Enseñaba que los dioses eran los mismos en todos los pueblos, con diversa apariencia, y que correspondían a las mismas fuerzas divinas en todo el universo. También enseñaba tolerancia para todos los cultos, ya que la unidad de las religiones estaba expresada en la ciencia esotérica. Así, la enseñanza moral preparaba el camino a la enseñanza filosófica.

Les hablaba de una jerarquía de seres superiores que eran guías y protectores, y que servían de intermediarios entre los hombres y la Divinidad, y que para llegar a ellos se debían practicar las virtudes. Enseñaba que los números tenían el secreto de las cosas y que Dios era la armonía universal. A la purificación del alma seguía la del cuerpo, que se obtenía por la higiene y la disciplina. Debían vencer sus pasiones, sin embargo no prescribía una vida célibe, puesto que el matrimonio era considerado como santo.
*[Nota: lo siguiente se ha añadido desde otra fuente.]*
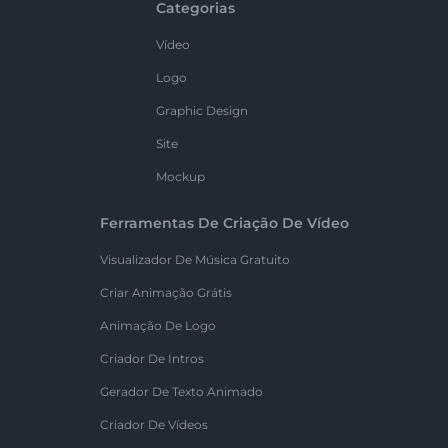
Categorias
Vídeo
Logo
Graphic Design
Site
Mockup
Ferramentas De Criação De Vídeo
Visualizador De Música Gratuito
Criar Animação Grátis
Animação De Logo
Criador De Intros
Gerador De Texto Animado
Criador De Vídeos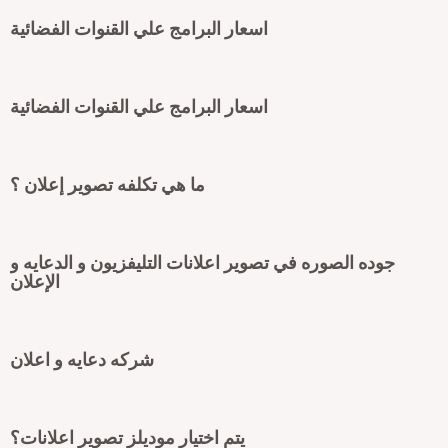
اسعار البرامج علي القنوات الفضائية
اسعار البرامج علي القنوات الفضائية
ما هي تكلفه تصوير إعلان ؟
جوده الصوره في تصوير اعلانات التليفزيون و الدعايه و
الإعلان
شركه دعايه و اعلان
يتم اختيار موديلز تصوير اعلانات؟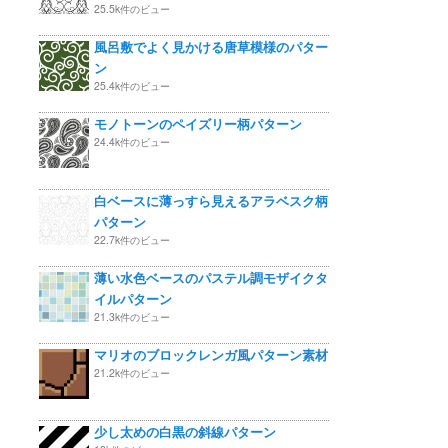
25.5k件のビュー
風呂敷でよく見かける唐草模様のパター
ン
25.4k件のビュー
モノトーンのペイズリー柄パターン
24.4k件のビュー
白ベースに薄っすら見えるアラベスク柄
パターン
22.7k件のビュー
薄い水色ベースのパステル調モザイクタ
イルパターン
21.3k件のビュー
マリオのブロックレンガ風パターン素材
21.2k件のビュー
少し太めの白黒の斜線パターン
Posterior a esto, comenzaba la verdadera iniciación. Esta consistía en una exposición completa de la doctrina oculta desde sus principios contenidos en la ciencia de los números hasta la evolución universal.

Pitágoras llamaba matemáticos a sus discípulos, porque su enseñanza comenzaba por la doctrina de los números. Esta matemática sagrada o ciencia de los principios era más trascendente que la matemática profana. El número se consideraba como la virtud intrínseca y activa del Uno supremo, de Dios, fuente de la armonía universal. Con ellos formaba una teogonía o teología racional, constituyendo la síntesis de todas las cosas. Fue el primero en introducir ideas filosóficas en las matemáticas y dio un orden a las ciencias, que no habían tenido antes.

Pitágoras agregaba que la obra de la iniciación consistía en aproximarse al gran Ser, volviéndose tan perfecto como fuese posible, sólo así Dios,descendería en nuestra consciencia. Dios era la sustancia indivisible, que tenía por número la unidad, por nombre el de Padre, de Creador o Eterno Masculino, y por signo el Fuego viviente, símbolo del espíritu, siendo el primer principio.

Decía Pitágoras que la Mónada actuaba como Díada creadora, es decir, Dios manifestándose como una dualidad: esencia invisible y substancia visible, principio masculino activo, animador y principio femenino pasivo, La Díada representaba la unión del Eterno masculino y del Eterno Femenino en Dios. Orfeo hablaba de que Júpiter es el Esposo y Esposa Divinos. Esta idea se refleja en todos los politeísmos, donde intuitivamente han representado a la Divinidad tanto en forma masculina como en forma femenina. En la humanidad, la mujer representaba a la naturaleza, y la imagen perfecta de Dios no era el hombre solo, sino ambos.